## WHAT THE TASK REQUIRES
Print out all of the records exactly; no picture belongs in the result.
** Opening SUPPLIED DATA block **
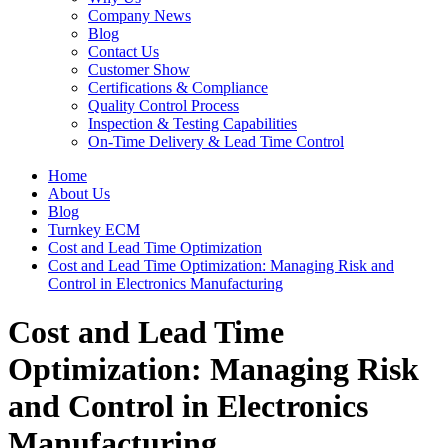
Company News
Blog
Contact Us
Customer Show
Certifications & Compliance
Quality Control Process
Inspection & Testing Capabilities
On-Time Delivery & Lead Time Control
Home
About Us
Blog
Turnkey ECM
Cost and Lead Time Optimization
Cost and Lead Time Optimization: Managing Risk and
Control in Electronics Manufacturing
Cost and Lead Time
Optimization: Managing Risk
and Control in Electronics
Manufacturing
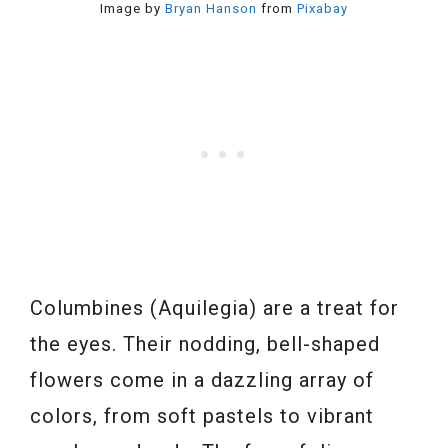
Image by
Bryan Hanson
from
Pixabay
Columbines (Aquilegia) are a treat for
the eyes. Their nodding, bell-shaped
flowers come in a dazzling array of
colors, from soft pastels to vibrant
** Closing SUPPLIED DATA block **
## ANSWER TO THIS EXERCISE
Company News
Blog
Contact Us
Customer Show
Certifications & Compliance
Quality Control Process
Inspection & Testing Capabilities
On-Time Delivery & Lead Time Control
Home
About Us
Blog
Turnkey ECM
Cost and Lead Time Optimization
Cost and Lead Time Optimization: Managing Risk and
Control in Electronics Manufacturing
Cost and Lead Time
Optimization: Managing Risk
and Control in Electronics
Manufacturing
Image by
Bryan Hanson
from
Pixabay
Columbines (Aquilegia) are a treat for
the eyes. Their nodding, bell-shaped
flowers come in a dazzling array of
colors, from soft pastels to vibrant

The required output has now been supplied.